Vos projets sculpturaux rejoignent-ils par leur thème vos peintures ?Oui. J’ai notamment réalisé un projet de sculpture urbaine et conçu un
projet de sculpture habitable qui s’inspirent directement de mon travail
pictural, ou du moins de cette même réflexion. Pour les deux projets,
j’ai imaginé une forme un peu chaotique et fragmentée qui semblait
être tombée du ciel, avec cette idée d’une chose s’enfonçant dans le
sol et en ressortant, comme si elle surgissait de nulle part. Son aspect
serait le fruit de sa collision avec la terre. J’ai également créé une sculpture
avec une forme arrondie à bascule rappelant les bateaux. Le haut
de cette forme est cassé pour suggérer la violence des vagues.

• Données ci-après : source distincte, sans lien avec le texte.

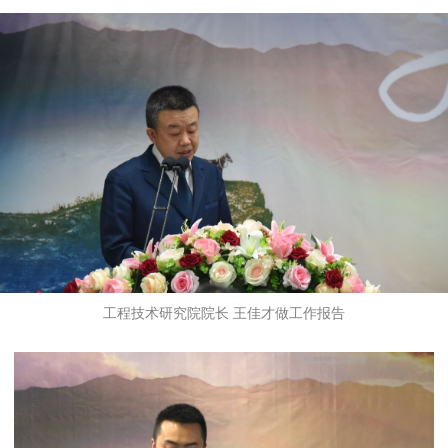
工程技术研究院院长 王佳才做工作报告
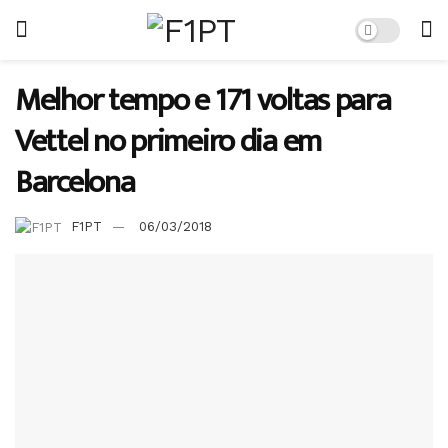
Melhor tempo e 171 voltas para
Vettel no primeiro dia em
Barcelona
F1PT
06/03/2018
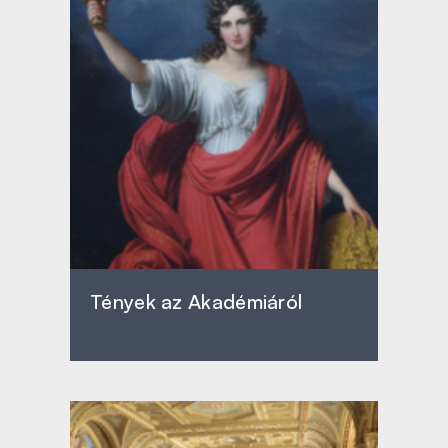
Tények az Akadémiáról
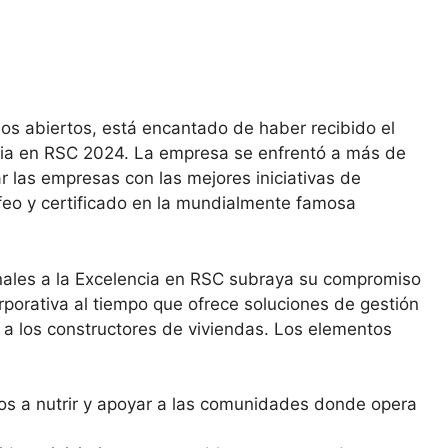
ios abiertos, está encantado de haber recibido el
ncia en RSC 2024. La empresa se enfrentó a más de
 las empresas con las mejores iniciativas de
ofeo y certificado en la mundialmente famosa
onales a la Excelencia en RSC subraya su compromiso
rporativa al tiempo que ofrece soluciones de gestión
 a los constructores de viviendas. Los elementos
s a nutrir y apoyar a las comunidades donde opera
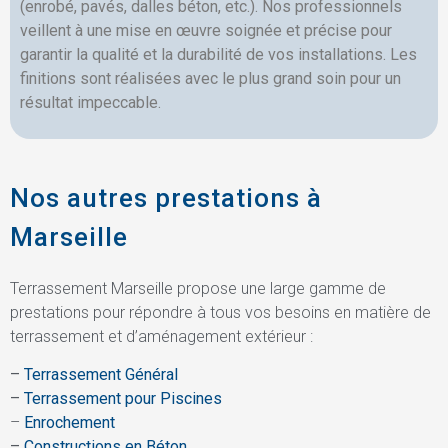
(enrobé, pavés, dalles béton, etc.). Nos professionnels
veillent à une mise en œuvre soignée et précise pour
garantir la qualité et la durabilité de vos installations. Les
finitions sont réalisées avec le plus grand soin pour un
résultat impeccable.
Nos autres prestations à
Marseille
Terrassement Marseille propose une large gamme de
prestations pour répondre à tous vos besoins en matière de
terrassement et d’aménagement extérieur :
–
Terrassement Général
–
Terrassement pour Piscines
–
Enrochement
–
Constructions en Béton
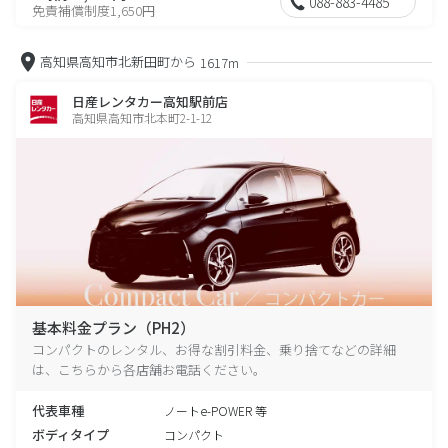
088-883-4485
免責補償制度1,650円
高知県高知市北新田町から
1617m
日産レンタカー高知駅前店
高知県高知市北本町2-1-12
基本料金プラン（PH2）
コンパクトのレンタル、お得な割引料金、乗り捨てなどの詳細
は、こちらから各店舗お電話ください。
代表車種
ノートe-POWER 等
ボディタイプ
コンパクト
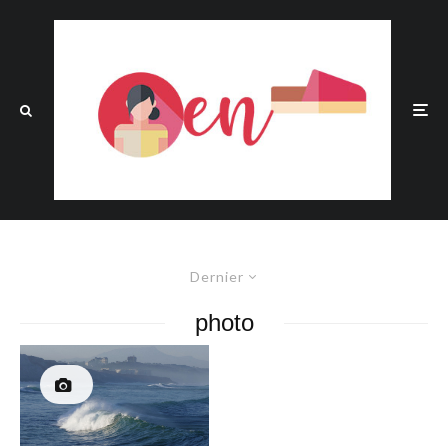
Dernier
photo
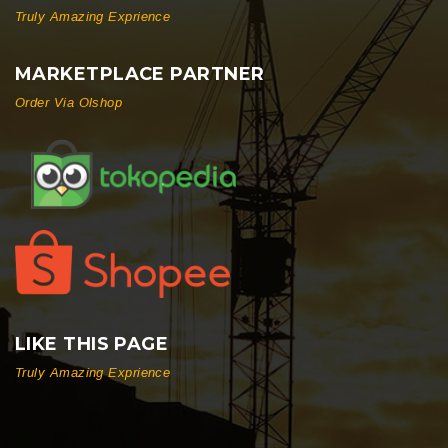
Truly Amazing Exprience
MARKETPLACE PARTNER
Order Via Olshop
LIKE THIS PAGE
Truly Amazing Exprience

Mon travail sculptural est donc tout à fait dans la continuité de mon
travail pictural. J’ai d’ailleurs fait des installations à partir de sculptures
et de toiles, de façon à ce qu’elles se répondent les unes aux autres.
Ayant obtenu une bourse après vos études à l'Institut des Beaux-Arts
de Dhaka, vous arrivez en 2000 en France et intégrez l'Ecole des Beaux-
Arts d'Aix-en-Provence. L'année suivante, vous êtes reçu à la prestigieuse
Ecole Nationale Supérieure des Arts Décoratifs de Paris.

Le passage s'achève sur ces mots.